The dynamic production fitting method is used in the coupled production and pressure dynamic model (see in Appendix A.), and wellbore and fracture parameters can be achieved. Additionally, the specific steps include:
Step 1. Collect and sort geological and engineering parameters.
Step 2. Specify the input and output parameters of the identification method, analyze the data according to the credibility of the data, and clarify its input and output parameters.
Step 3. Apply well test dynamic model, and use well test curve fitting to perform effective fracture network parameter calculation.
Step 4. Apply production pressure coupling dynamic inversion parameters, use production pressure coupling curve fitting to perform effective fracture network parameter calculation of SRV and productivity on production dynamic data.
In the first step, the geological engineering parameters are collected and organized, including gas reservoir, fluid and wellbore parameters, fracturing construction parameters, microseismic monitoring data, well-test data, and production performance data.
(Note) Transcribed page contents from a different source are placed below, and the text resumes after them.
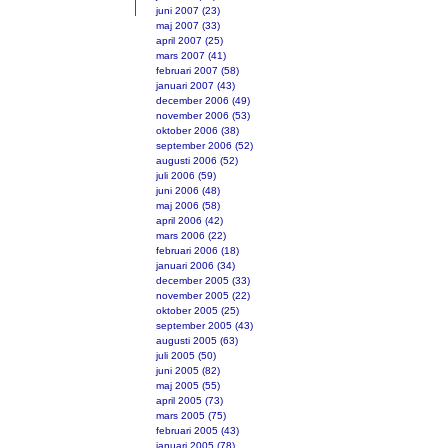
juni 2007 (23)
maj 2007 (33)
april 2007 (25)
mars 2007 (41)
februari 2007 (58)
januari 2007 (43)
december 2006 (49)
november 2006 (53)
oktober 2006 (38)
september 2006 (52)
augusti 2006 (52)
juli 2006 (59)
juni 2006 (48)
maj 2006 (58)
april 2006 (42)
mars 2006 (22)
februari 2006 (18)
januari 2006 (34)
december 2005 (33)
november 2005 (22)
oktober 2005 (25)
september 2005 (43)
augusti 2005 (63)
juli 2005 (50)
juni 2005 (82)
maj 2005 (55)
april 2005 (73)
mars 2005 (75)
februari 2005 (43)
januari 2005 (78)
Analyze the data according to the feasibility of the data, and clarify their input and output parameters.

4. Results and Discussion

4.1. Fracture Parameters and Complexity

4.1.1. Basic Parameters and Results

Well X1–10 in Tongnanba block was stimulated with 11 stages, which is shown in Table 2. Fracturing fluid used in each stage is from 1706.5 m3 to 2484.1 m3.
With the log-log plot of fall-off pressure after shut-in of different stages of Well X1–10 (Figure 7, Figure 8, Figure 9 and Figure 10), the fracture closure characteristic appeared with a segment of slope 1. Additionally, the ISIP (instantaneous shut-in pressure) and bottom wellbore pressure could be achieved. p1* (the value of dp/dG in G function) could be obtained with G-function analysis at the fracture closure time determined by characteristic period in log-log plot. The 1–7th stages of Well X1–10 are distributed in the fault-fracture zone (3160–3700 m).
G-function and log-log plot of fall-off pressure after shut-in indicate that pressure falls off much faster in fault-fracture zone than that of other stages. With the pressure fall-off model, the fracture geometrical parameters and the fracture complexity (ratio of natural fracture area to hydraulic fracture area) could be obtained, which is shown in Table 3.
There were 11 stages analyzed and the average fracture height is 28.4m. The fracture half lengths vary from 113.99 to 161.18m, and average fracture half length is 139.3m. The area of primary fracture area per stage is from 30,946.6m2 to 65,091.5m2, and the fracture complexity per stage is from 3.88–12.63. Additionally, fracture complexity in the 3rd stage (fault-fracture zones) reaches its highest value, which means plenty of natural fractures are activated during the stimulation process.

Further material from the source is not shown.